You are viewing a single comment's thread from:

RE: Text analytics reveal thirty two percent of comments on hive are not unique and at least ten percent add no value to discussion

in Hive Statistics2 months ago

I found it really interesting how you were able to collect all this data using the magic you call “HiveSQL” — lol.

On the language side, I’m fluent in both Spanish and English (i live in Argentina), so I’m actually thinking of running similar analytics on the Spanish-speaking community to see if the same patterns show up there. Could be cool to compare and see if the issue of low-value comments translates across languages just as clearly. What do you think ?

Sort:  

Yeah, that is probably doable. I plan to publish my methodology once I figure it out, and it should apply regardless of the language, though it will be simple.

  1. Is the comment unique? Ie, does it appear multiple times? + Score if unique, - score if it is not unique, and the less unique it is (ie, the more frequently it occurs, the more negative it gets)
  2. Is it longer than the average comment on the chain? (and a modifier for good the longer it is)
  3. How many "tokens" does it have - basically, how many words? You can have a reaaaaalllly long comment (as the length of the comment is counted in characters) but it might have markdown formatting, lots of links, or html in it that extends its length beyond the meaningful comment
  4. I'm not sure if it will be possible to do analysis row by row, but there is the Readability Tests (Flesch Kincaid) which is something built into Word and other writing tools to make stuff easy to understand: https://en.wikipedia.org/wiki/Flesch%E2%80%93Kincaid_readability_tests
  5. If it isn't easy to understand, or written at a very high level, it might be seen to have good academic qualities.

There's a whole bunch of other things you can with natural language processing and data to extract insights. I am really looking forward to who swears most on the blockchain :P

Or maybe, we could find out what the most frequently mentioned colour is? blue, red, green, yellow, orange, purple, brown, or something else? :D

As an appendix to this comment, Microsoft Word tells me my grade level for this comment is...

image.png

I like to try and keep things mostly simple on HIVE, as not everyone has English as a first language.

image.png

I’m really looking forward to a post where you break down the process a bit more. I’m still kind of new to programming and data stuff, but I pick things up pretty fast, and this kind of analysis is super interesting to me.

Also, I was thinking — have you ever considered using ChatGPT or the GPT API to help analyze comments? Not sure what your take on it is, but I’ve used it a lot to help me understand topics that I’ve always struggled with. I just tell it to explain things like I’m five, and honestly, it helps a lot.

Obviously it’s not a replacement for real thinking or research, but as a tool, it can be surprisingly useful.

There's a lot of stuff that pre-dates LLM analytics which is pretty good for text. The whole area of NLP (Natural Language Processing) is probably very foundational to the existence of LLMs like GPT.

I have an idea that I can run a local model to identify some trends on the comments. That is a longer term goal. The problem with doing such analysis is that there's a random seed generated each time you ask a LLM a question, so each time, you'll get a slightly different answer.

As a result, you can't really run tests with different data over different time periods and expect it to treat the analytical process in exactly the same manner, even if you're using the same prompt in the same session, with a different data set.

There's a few commercially available models that focus on repeatable, more empirical analysis, I trialed a few at my old job, but there's a lot of stuff you can do to exhaust the data before you get to "AI" giving you new insights or new paths to go down.

I plan to exercise all those traditional methods before I dive headlong into whatever stuff I can cook up for a LLM to do these data sets.

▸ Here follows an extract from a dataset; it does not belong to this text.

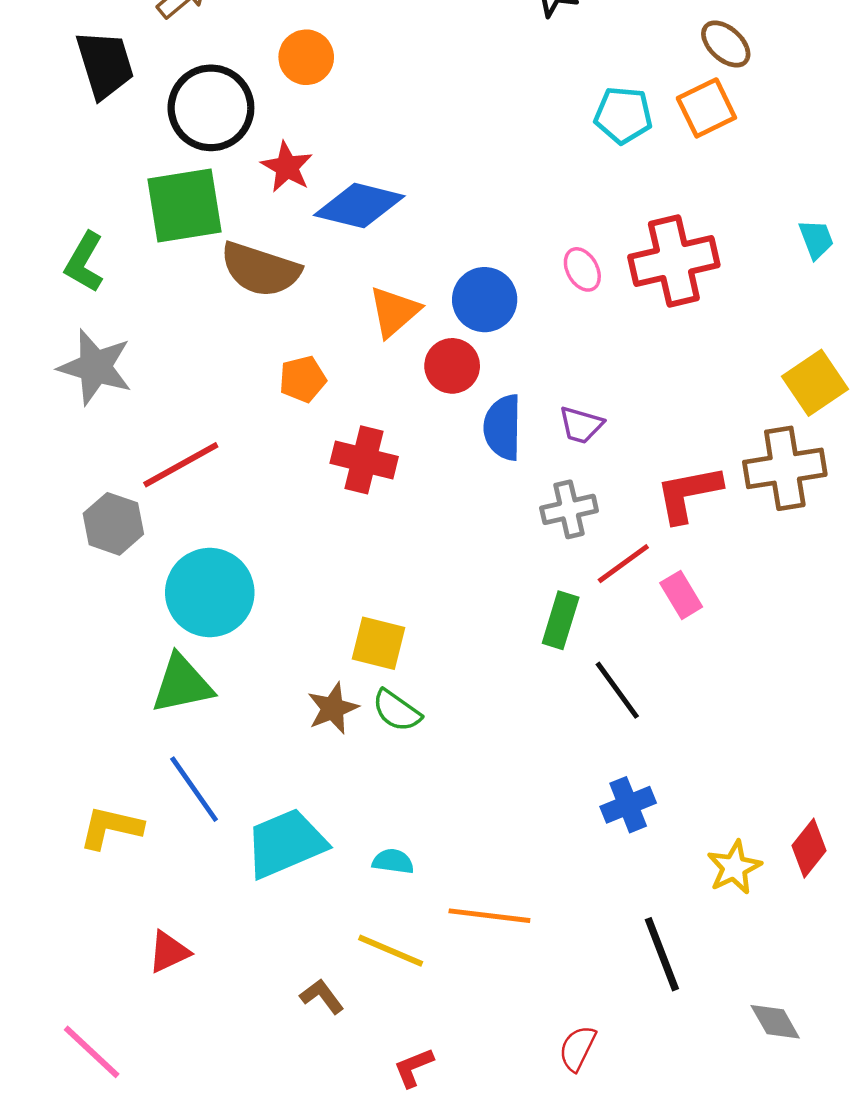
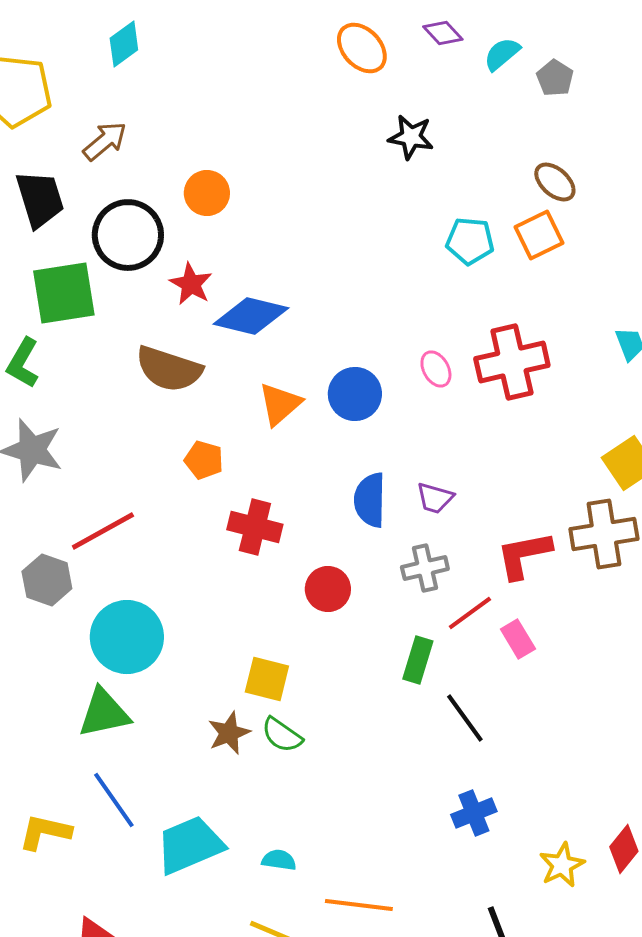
green square: (184, 206) -> (64, 293), moved
red circle: (452, 366) -> (328, 589), moved
orange pentagon: (303, 379) -> (204, 460), turned 30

It will be able to, at a guess - that would be more difficult in traditional NLP methods, if not normally possible:

  1. Identify the propensity for content to not be human generated (ie, a confidence score)
  2. Probably translate stuff into one language so it can all be analysed in one go :P
  3. Tag the languages present in the content. I've seen English, Spanish and Cantonese / Mandarin / Korean / Japanese characters in the text.
  4. Perform rapid sentiment analysis. Are users positive, negative, are there any trends that are commonly spoken about in the comments?
  5. Probably use the comments as prompts to generate pointless images

I am not formally qualified in any of this data science or data reporting stuff. I've just worked with it for years at my old job, and hope to find a new job (I was made redundant about 6 weeks ago) where I can use these skills to make people do things with more integrity, ethics, respect, or.... worst case, y'know capitalism, cos a man like me loves pizza.